Beefy Boxes and Bandwidth Generously Provided by pair Networks
Do you know where your variables are?
 
PerlMonks  

pipes and return data

by Anonymous Monk
on Oct 31, 2003 at 18:15 UTC ( [id://303640]=perlquestion: print w/replies, xml ) Need Help??

Anonymous Monk has asked for the wisdom of the Perl Monks concerning the following question:

Hello Gr8 11

I open a pipe from one Perl program to another like so

open (PROG, "|$HOME/server/bin/prog.pl")||die "Cannot open $HOME/server/bin/prog.pl"

And then I print anywhere from 1 million to 2.5 million lines of data like so

foreach $line (@array){ print PROG "$line\n"; }

But I just made some modifications to prog.pl which necessitates passing data back to the calling script. What can I do (Can I read from the pipe, or is there another way I can get data passed back)?

Thank you so much!

me

Replies are listed 'Best First'.
Re: pipes and return data
by Roy Johnson (Monsignor) on Oct 31, 2003 at 18:32 UTC
    perldoc -q pipe
    How can I open a pipe both to and from a command?
    The IPC::Open2 module (part of the standard perl distribution) is an easy-to-use approach that internally uses pipe(), fork(), and exec() to do the job. Make sure you read the deadlock warnings in its documentation, though (see IPC::Open2). See "Bidirectional Communication with Another Process" in perlipc and "Bidirectional Communication with Yourself" in perlipc

    You may also use the IPC::Open3 module (part of the standard perl distribution), but be warned that it has a different order of arguments from IPC::Open2 (see IPC::Open3).

      Hi Roy,

      First of all, thwanks for your help. I **think** this is what I need.

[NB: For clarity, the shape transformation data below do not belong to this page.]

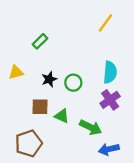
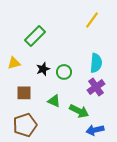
green rectangle: (40, 41) -> (35, 36), size x1.5
brown square: (40, 107) -> (24, 93), moved

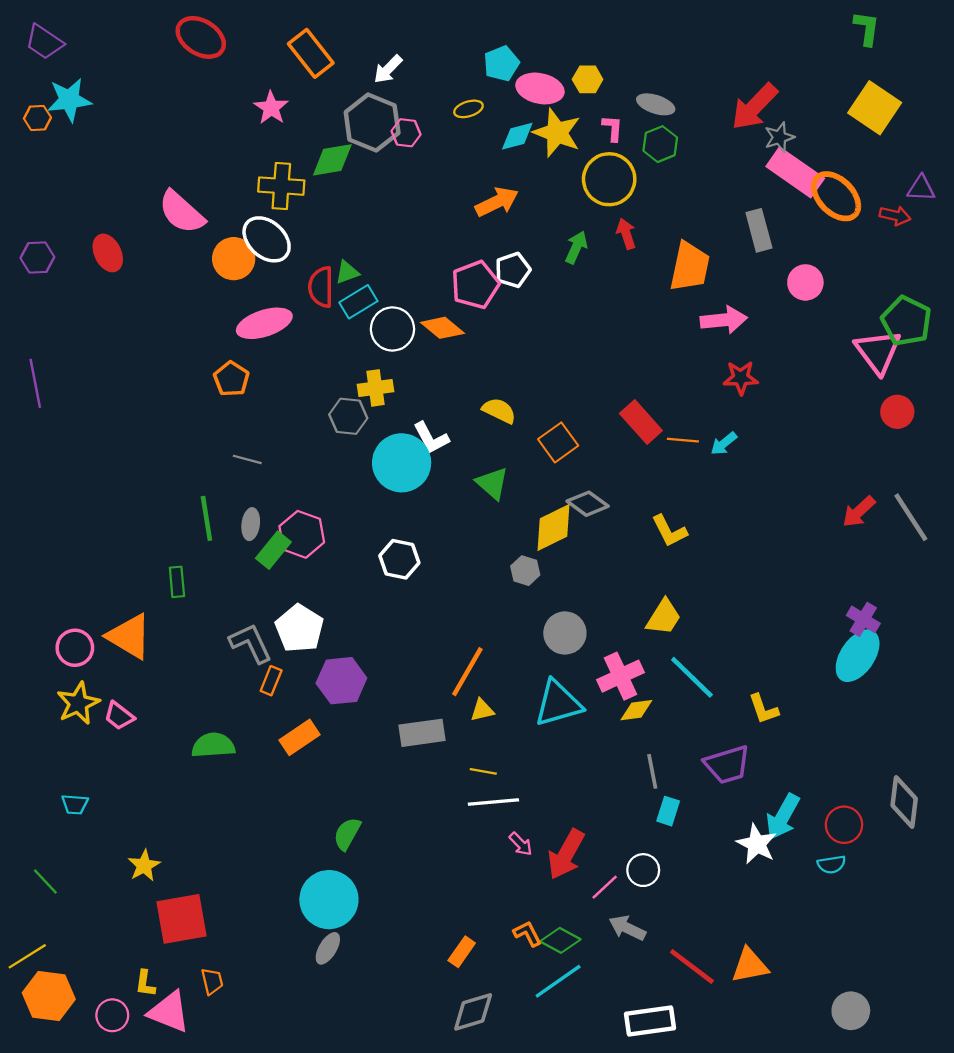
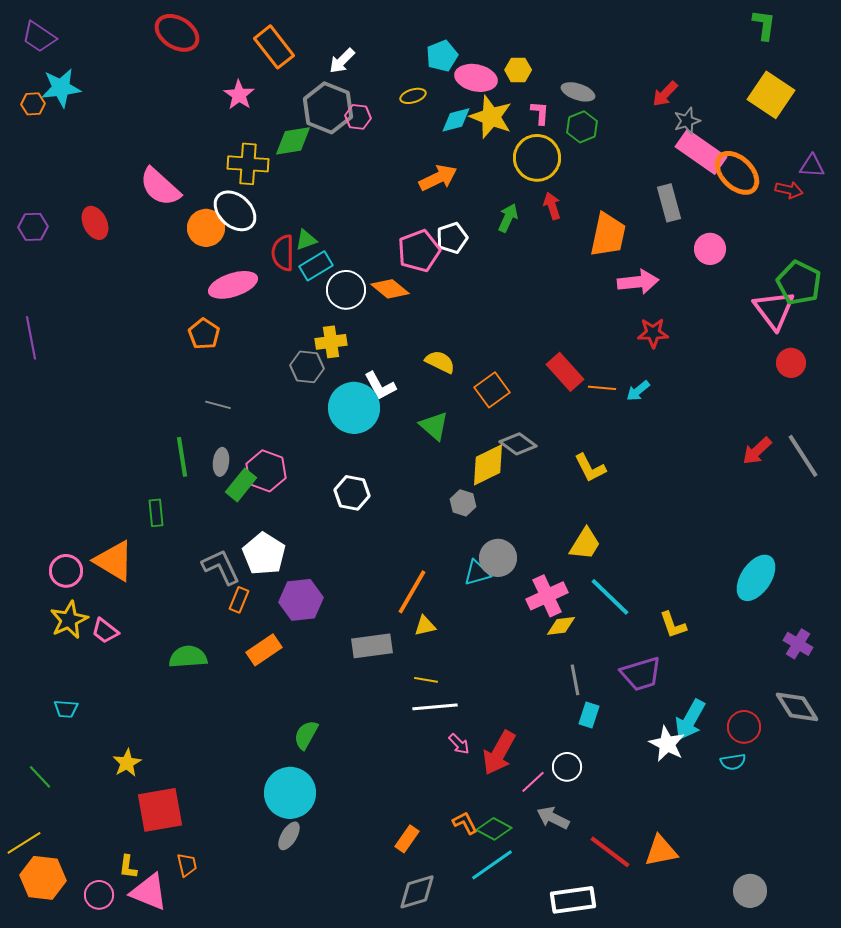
red arrow: (754, 107) -> (665, 94), size x0.6
purple cross: (863, 619) -> (798, 644), moved
cyan triangle: (558, 703) -> (477, 573), moved, size x0.6
gray diamond: (904, 802) -> (797, 707), turned -39

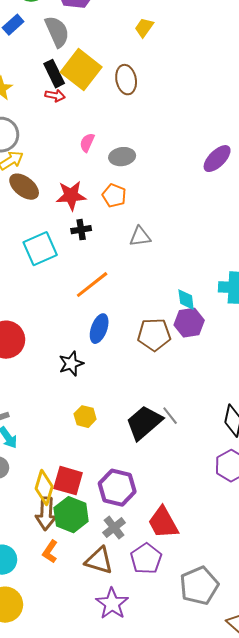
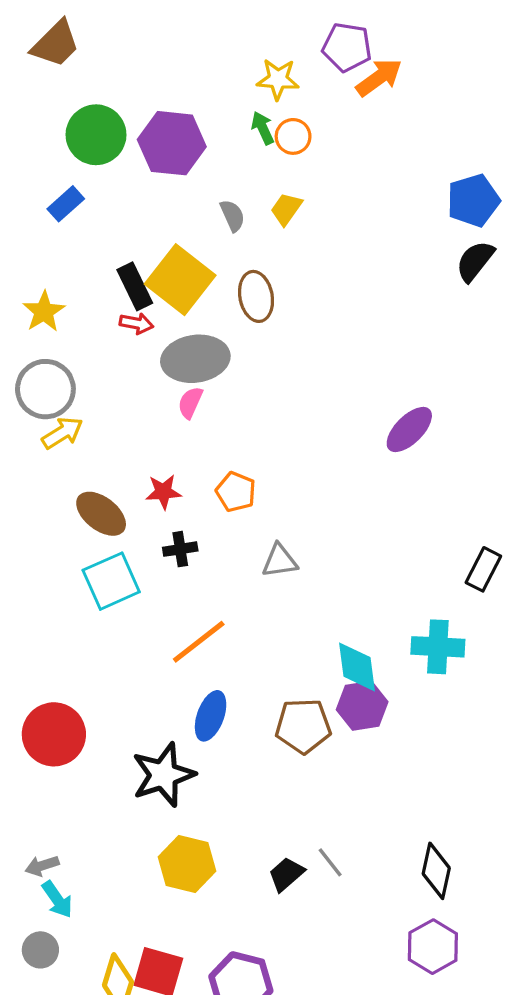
gray semicircle: (57, 32) -> (232, 216), moved, size x0.6
gray ellipse: (122, 157) -> (195, 359), moved, size x1.5
brown ellipse: (24, 187) -> (101, 514), moved
red star: (71, 196) -> (163, 492), size x0.7
cyan diamond: (186, 300) -> (357, 667), size x1.4
black star: (71, 364) -> (163, 775), size x1.5
yellow hexagon: (85, 417) -> (187, 864), size x1.5
black trapezoid: (144, 423) -> (286, 874), size x0.6

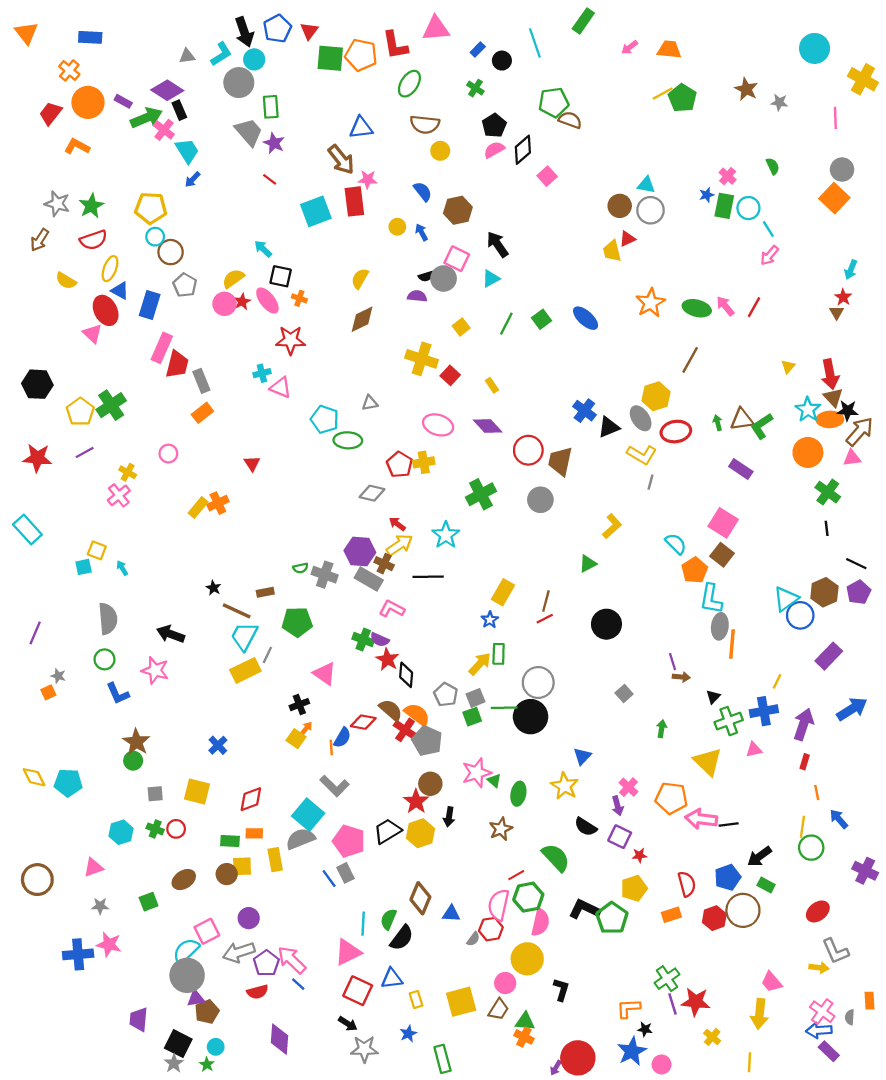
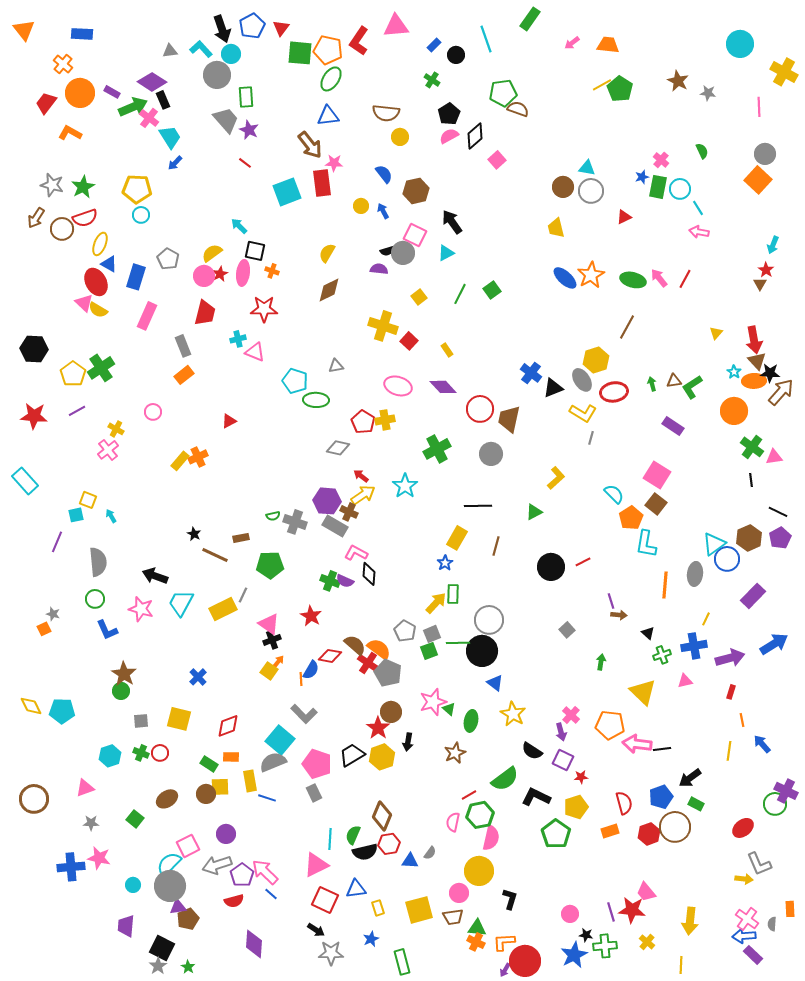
red L-shape: (395, 45) -> (359, 41), turned 44
cyan L-shape: (221, 54) -> (201, 49), turned -100
green ellipse: (409, 84) -> (331, 79), moved
red triangle: (627, 239) -> (624, 217), moved
brown circle: (171, 252) -> (62, 229), moved
pink arrow: (769, 255) -> (699, 232), turned 60
yellow semicircle: (66, 281) -> (98, 310), moved
pink ellipse: (267, 301) -> (243, 273), turned 45
blue ellipse: (586, 318) -> (565, 278), moved
red trapezoid: (177, 364) -> (205, 313), moved
cyan star: (808, 410) -> (734, 372), size x0.6
brown triangle: (742, 419) -> (674, 381), size x0.7
pink triangle: (852, 458) -> (774, 457), moved
red triangle: (252, 463) -> (229, 421), turned 35
black line: (428, 577) -> (478, 506), moved
red line: (545, 619) -> (583, 562), moved
gray ellipse: (720, 626) -> (695, 574), moved
purple line: (35, 633) -> (57, 542), moved
cyan trapezoid: (244, 636) -> (181, 603), moved
red star: (387, 659) -> (311, 616), moved
pink triangle: (325, 674) -> (269, 624), moved
black diamond: (406, 675) -> (369, 574), moved
black triangle: (713, 697) -> (648, 633), turned -32
green cross: (729, 721) -> (662, 655), size x0.7
purple arrow: (804, 724) -> (730, 658), turned 56
blue triangle: (582, 756) -> (495, 683), moved, turned -36
green rectangle: (230, 841) -> (209, 764), turned 30
green circle: (811, 848) -> (775, 804), moved
green semicircle: (556, 858) -> (505, 779), turned 96
blue line: (329, 878) -> (267, 798), moved, turned -36
green square: (149, 902) -> (135, 819), turned -30
pink semicircle: (499, 905) -> (453, 822), size x0.7
black L-shape: (584, 909) -> (536, 797), moved
blue triangle: (451, 914) -> (410, 861), moved
red hexagon: (491, 929) -> (389, 844), moved
black semicircle: (402, 938) -> (365, 852), turned 40
green cross: (667, 979) -> (605, 946), moved, turned 30
pink trapezoid: (772, 982) -> (646, 892), moved
orange L-shape: (628, 1008) -> (504, 942), moved
brown trapezoid: (499, 1009) -> (453, 917), turned 50
cyan circle: (216, 1047) -> (133, 885), moved
pink circle: (662, 1064) -> (570, 914), moved

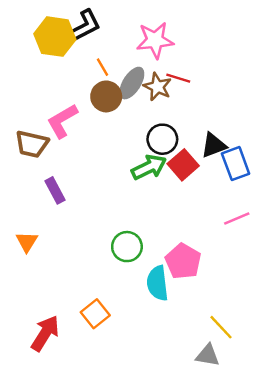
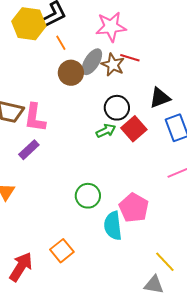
orange line: (103, 67) -> (61, 43), moved
pink L-shape: (62, 121) -> (35, 118), moved, turned -52
black triangle: (214, 145) -> (160, 98), moved
green arrow: (149, 167) -> (106, 131), size x0.7
purple rectangle: (55, 190) -> (29, 150), turned 75

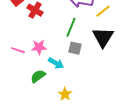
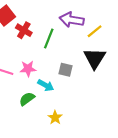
green line: (71, 27) -> (49, 38), moved

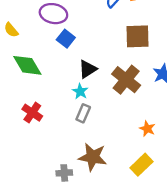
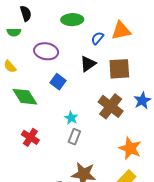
blue square: (66, 39) -> (58, 82), moved
black triangle: (88, 69) -> (88, 64), moved
orange star: (147, 129) -> (130, 148), size x1.6

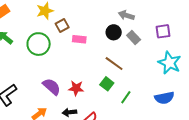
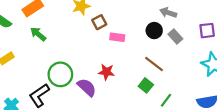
green circle: (39, 44) -> (60, 74), moved
red star: (76, 88) -> (106, 72), moved

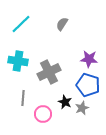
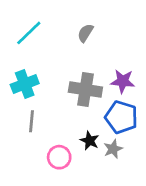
cyan cross: (18, 61) -> (25, 84), turned -30
gray cross: (49, 72) -> (85, 90), moved, turned 35
gray line: (23, 98) -> (32, 121), moved

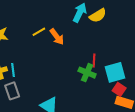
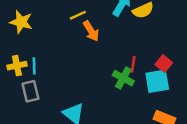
yellow line: (39, 32) -> (78, 15), moved
red square: (119, 89) -> (164, 64), moved

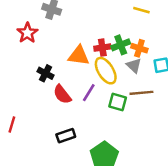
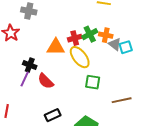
gray triangle: (134, 66) -> (115, 44), moved
purple line: (89, 93) -> (25, 79), moved
brown line: (141, 93) -> (122, 100), moved

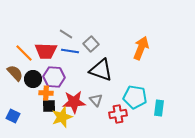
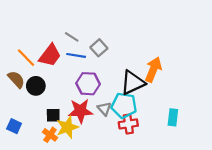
orange arrow: (141, 48) -> (153, 70), moved
red trapezoid: (46, 51) -> (50, 55), turned -55
black triangle: (101, 70) -> (133, 83), moved, turned -45
purple hexagon: (54, 77) -> (88, 84), moved
orange cross: (46, 93) -> (50, 135), moved, turned 32
cyan pentagon: (135, 97) -> (124, 105), moved

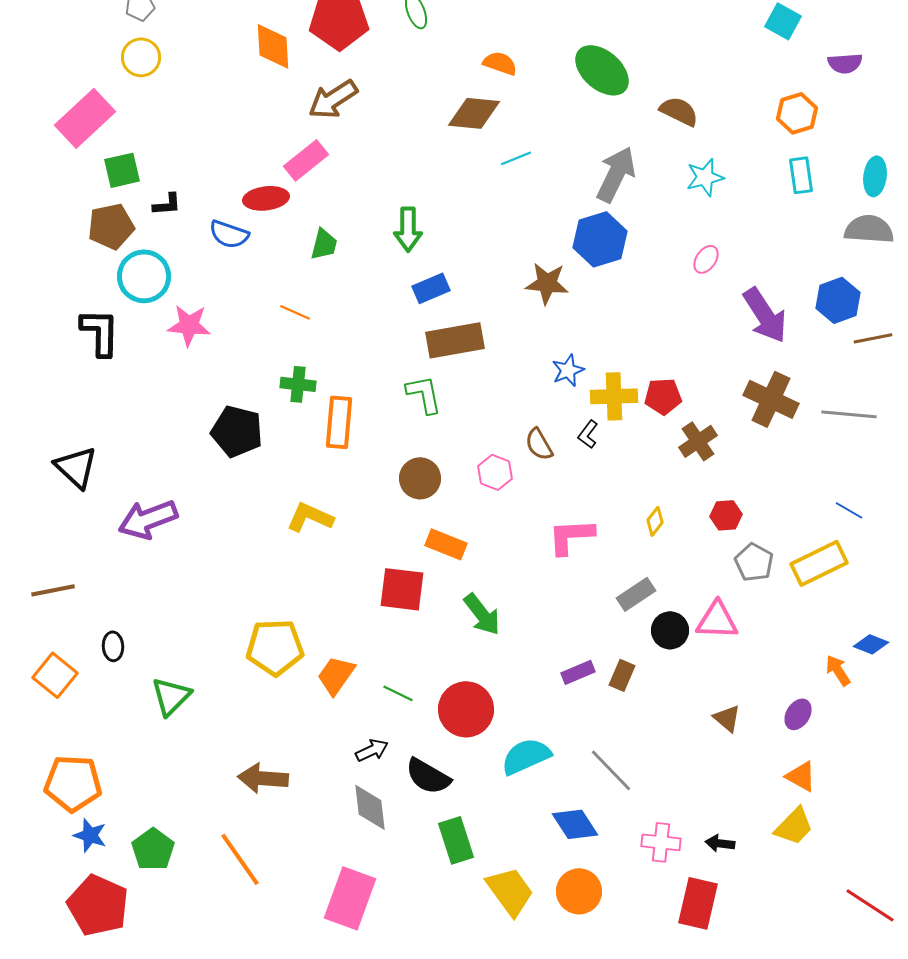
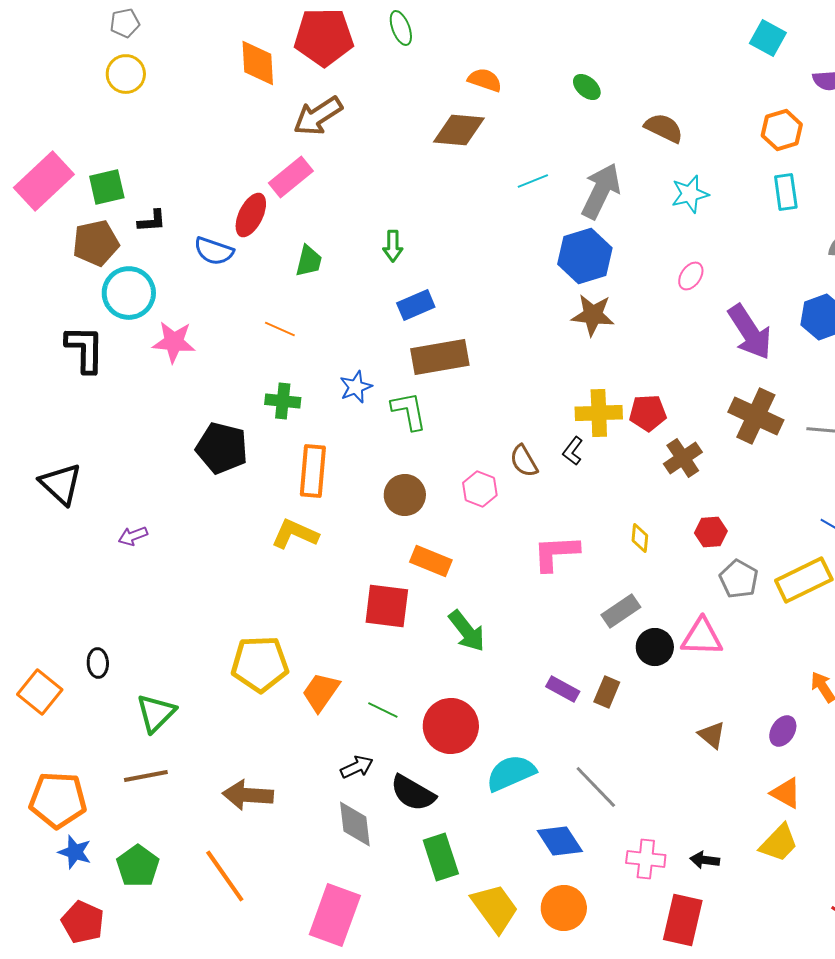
green ellipse: (602, 70) -> (587, 87), size x0.5
pink rectangle: (85, 118) -> (44, 181), moved
cyan line: (516, 158) -> (533, 181), moved
red ellipse: (266, 198) -> (251, 215), turned -57
green arrow: (408, 229) -> (393, 246), size x0.7
brown star: (547, 283) -> (593, 315), moved
blue star: (568, 370) -> (356, 387), moved
orange rectangle: (339, 422) -> (313, 471), moved
purple arrow: (148, 519) -> (133, 536), size x0.5
yellow diamond: (655, 521) -> (640, 538), turned -32
brown line: (53, 590) -> (146, 776), moved
purple rectangle: (578, 672) -> (563, 689), turned 52
red pentagon: (98, 905) -> (83, 922), size x0.7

      Now you'll see what a novice I am

      When I use perldoc as you've descibed, how do I view this:

      Make sure you read the deadlock warnings in its documentation, though (see L<IPC::Open2>).

      Also, How do I signal that I am done writting to the pipe and I would like prog.pl to proces the data and print it's output to Reader?

      thanks, me

        Anytime you see "see <Module::Name::Here>" you can do perldoc Module::Name::Here to see the documentation, provided the module is installed on your host.

        In terms of finishing with the application, if you end up going with the IPC::Open[23] methodology you would do something ala

        # assuming READ, and WRITE are the reader and writer FHs # and $pid is the pid of the process spawned close(READ); close(WRITE); waitpid $pid, 0; # or if you used FileHandle objects or autovivified scalars close($read); close($write); waitpid $pid, 0;

        After rereading your post, I noticed I didn't answer the right question. How does the program presently know you are done writing? Is there some sentinel value? Do you pass a <CTRL> + d? You will simply do the same at the end of your write loop. Alternately if you don't have that functionality presently in the prog, you could add it and then make use of it :).

        use perl;

        "When I use perldoc as you've descibed, how do I view this: Make sure you read the deadlock warnings in its documentation, though (see L<IPC::Open2>). "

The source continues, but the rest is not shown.